**REQUIREMENT**
Exact copy, no pictures: reproduce every record below as it stands.

**Transcribed page contents**

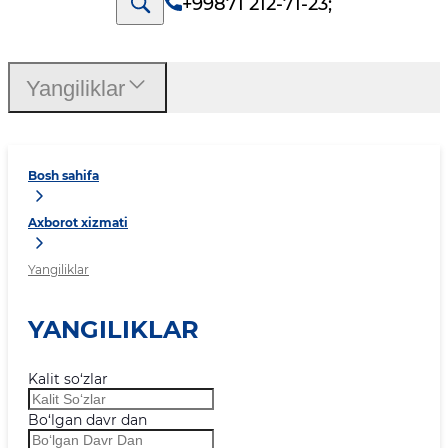
+99871 212-71-23
;
Yangiliklar
Bosh sahifa
Axborot xizmati
Yangiliklar
YANGILIKLAR
Kalit so‘zlar
Bo‘lgan davr dan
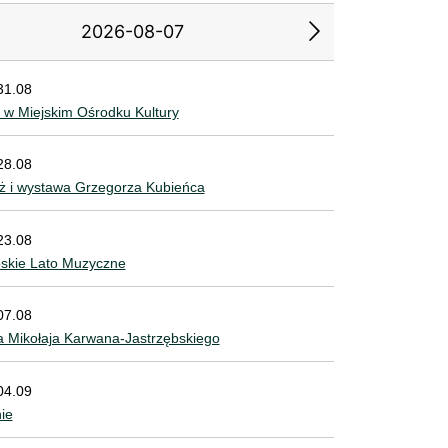
2026-08-07
31.08
2
3
4
5
6
 w Miejskim Ośrodku Kultury
9
10
11
12
13
28.08
ż i wystawa Grzegorza Kubieńca
5
16
17
18
19
20
2
23
24
25
26
27
23.08
bskie Lato Muzyczne
9
30
07.08
 Mikołaja Karwana-Jastrzębskiego
04.09
nie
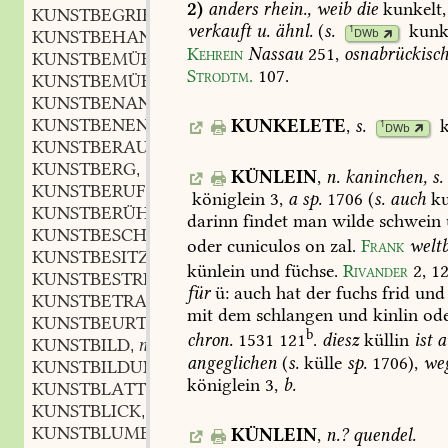
2)
anders
rhein.,
weib
die
kunkelt,
KUNSTBEGRIFF
m.
,
verkauft
u.
ähnl.
(
s.
kunk
1
DWb
KUNSTBEHANDLUNG
f.
,
Kehrein
Nassau
251
,
osnabrückisc
KUNSTBEMÜHEN
n.
,
Strodtm.
107
.
KUNSTBEMÜHUNG
f.
,
KUNSTBENANNT
KUNSTBENENNUNG
f.
KUNKELETE
,
s.
,
1
DWb
KUNSTBERAUBUNG
f.
,
KUNSTBERG
m.
,
KÜNLEIN
,
n.
kaninchen,
s.
KUNSTBERUF
m.
,
königlein
3,
a
sp.
1706
(
s.
auch
ku
KUNSTBERÜHMT
darinn
findet
man
wilde
schwein
KUNSTBESCHAUUNG
f.
,
oder
cuniculos
on
zal.
Frank
weltb
KUNSTBESITZ
m.
,
künlein
und
füchse.
Rivander
2,
12
KUNSTBESTREBUNG
f.
,
für
ü:
auch
hat
der
fuchs
frid
und
KUNSTBETRACHTUNG
f.
,
mit
dem
schlangen
und
kinlin
od
KUNSTBEURTHEILER
m.
,
b
chron.
1531
121
.
diesz
küllin
ist
a
KUNSTBILD
n.
,
angeglichen
(
s.
külle
sp.
1706),
we
KUNSTBILDUNG
f.
,
königlein
3,
b.
KUNSTBLATT
n.
,
KUNSTBLICK
m.
,
KUNSTBLUME
f.
KÜNLEIN
,
n.?
quendel.
,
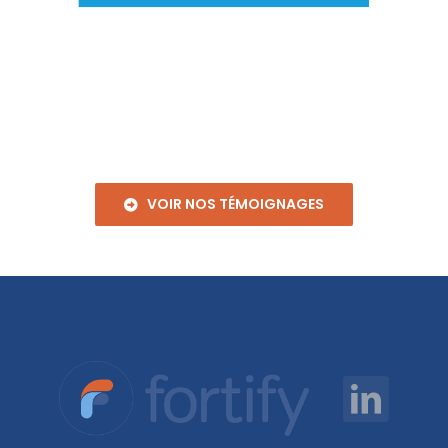
VOIR NOS TÉMOIGNAGES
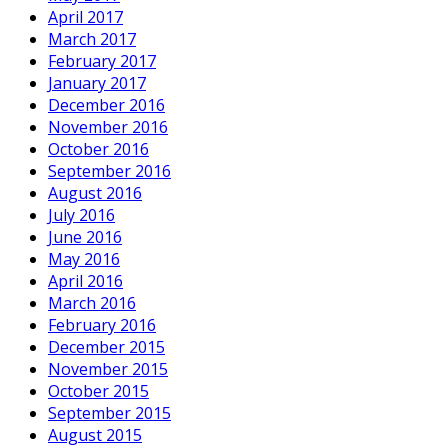
April 2017
March 2017
February 2017
January 2017
December 2016
November 2016
October 2016
September 2016
August 2016
July 2016
June 2016
May 2016
April 2016
March 2016
February 2016
December 2015
November 2015
October 2015
September 2015
August 2015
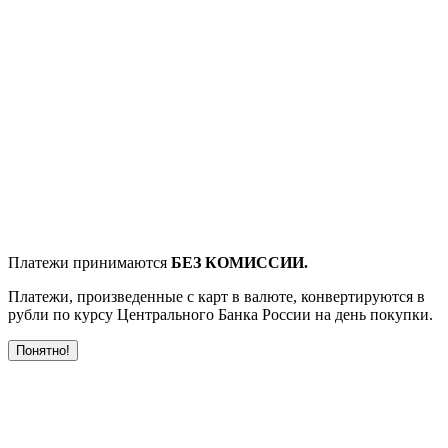
Платежи принимаются
БЕЗ КОМИССИИ.
Платежи, произведенные с карт в валюте, конвертируются в
рубли по курсу Центрального Банка России на день покупки.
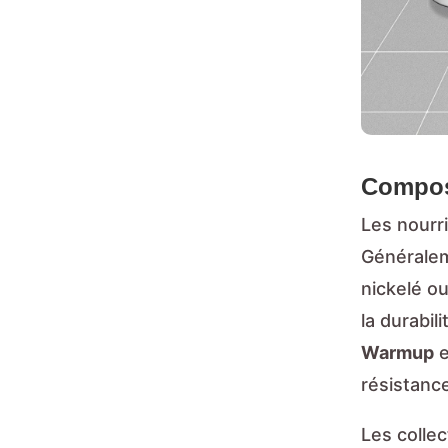
Composi
Les nourr
Généralem
nickelé o
la durabil
Warmup
e
résistance
Les colle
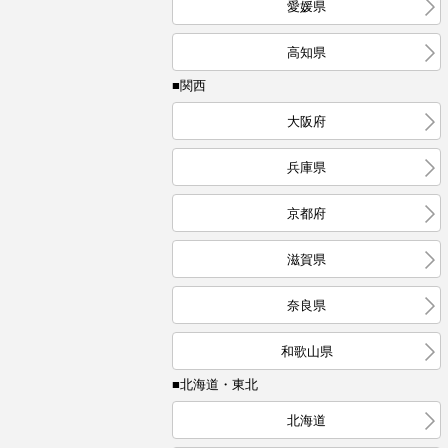
愛媛県
高知県
■関西
大阪府
兵庫県
京都府
滋賀県
奈良県
和歌山県
■北海道・東北
北海道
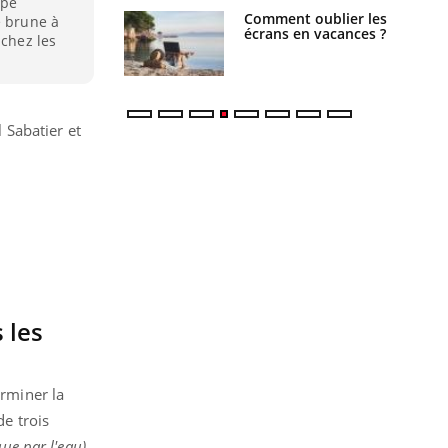
ipe
us : un cas
Comment oublier les
e brune à
chez un touriste
écrans en vacances ?
 chez les
ce
l Sabatier et
 les
erminer la
de trois
ue par l'eau)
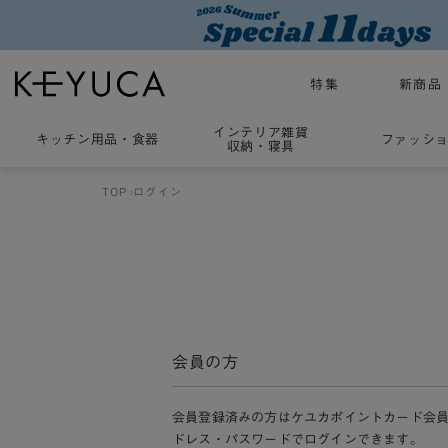
特集
新商品
インテリア雑貨
キッチン用品
・
食器
ファッシ
収納・寝具
TOP
ログイン
会員の方
会員登録済みの方はケユカポイントカード会
ドレス・パスワードでログインできます。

**TASK SOLUTION**
+99871 212-71-23
;
Yangiliklar
Bosh sahifa
Axborot xizmati
Yangiliklar
YANGILIKLAR
Kalit so‘zlar
Bo‘lgan davr dan
2026-08-07
31.08
2
3
4
5
6
 w Miejskim Ośrodku Kultury
9
10
11
12
13
28.08
ż i wystawa Grzegorza Kubieńca
5
16
17
18
19
20
2
23
24
25
26
27
23.08
bskie Lato Muzyczne
9
30
07.08
 Mikołaja Karwana-Jastrzębskiego
04.09
nie
2)
anders
rhein.,
weib
die
kunkelt,
KUNSTBEGRIFF
m.
,
verkauft
u.
ähnl.
(
s.
kunk
1
DWb
KUNSTBEHANDLUNG
f.
,
Kehrein
Nassau
251
,
osnabrückisc
KUNSTBEMÜHEN
n.
,
Strodtm.
107
.
KUNSTBEMÜHUNG
f.
,
KUNSTBENANNT
KUNSTBENENNUNG
f.
KUNKELETE
,
s.
,
1
DWb
KUNSTBERAUBUNG
f.
,
KUNSTBERG
m.
,
KÜNLEIN
,
n.
kaninchen,
s.
KUNSTBERUF
m.
,
königlein
3,
a
sp.
1706
(
s.
auch
ku
KUNSTBERÜHMT
darinn
findet
man
wilde
schwein
KUNSTBESCHAUUNG
f.
,
oder
cuniculos
on
zal.
Frank
weltb
KUNSTBESITZ
m.
,
künlein
und
füchse.
Rivander
2,
12
KUNSTBESTREBUNG
f.
,
für
ü:
auch
hat
der
fuchs
frid
und
KUNSTBETRACHTUNG
f.
,
mit
dem
schlangen
und
kinlin
od
KUNSTBEURTHEILER
m.
,
b
chron.
1531
121
.
diesz
küllin
ist
a
KUNSTBILD
n.
,
angeglichen
(
s.
külle
sp.
1706),
we
KUNSTBILDUNG
f.
,
königlein
3,
b.
KUNSTBLATT
n.
,
KUNSTBLICK
m.
,
KUNSTBLUME
f.
KÜNLEIN
,
n.?
quendel.
,
VOIR NOS TÉMOIGNAGES
April 2017
March 2017
February 2017
January 2017
December 2016
November 2016
October 2016
September 2016
August 2016
July 2016
June 2016
May 2016
April 2016
March 2016
February 2016
December 2015
November 2015
October 2015
September 2015
August 2015
Платежи принимаются
БЕЗ КОМИССИИ.
Платежи, произведенные с карт в валюте, конвертируются в
рубли по курсу Центрального Банка России на день покупки.
Composi
Les nourr
Généralem
nickelé o
la durabil
Warmup
e
résistance
Les colle
愛媛県
高知県
■関西
大阪府
兵庫県
京都府
滋賀県
奈良県
和歌山県
■北海道・東北
北海道
ipe
us : un cas
Comment oublier les
e brune à
chez un touriste
écrans en vacances ?
 chez les
ce
l Sabatier et
 les
erminer la
de trois
ue par l'eau)
特集
新商品
インテリア雑貨
キッチン用品
・
食器
ファッシ
収納・寝具
TOP
ログイン
会員の方
会員登録済みの方はケユカポイントカード会
ドレス・パスワードでログインできます。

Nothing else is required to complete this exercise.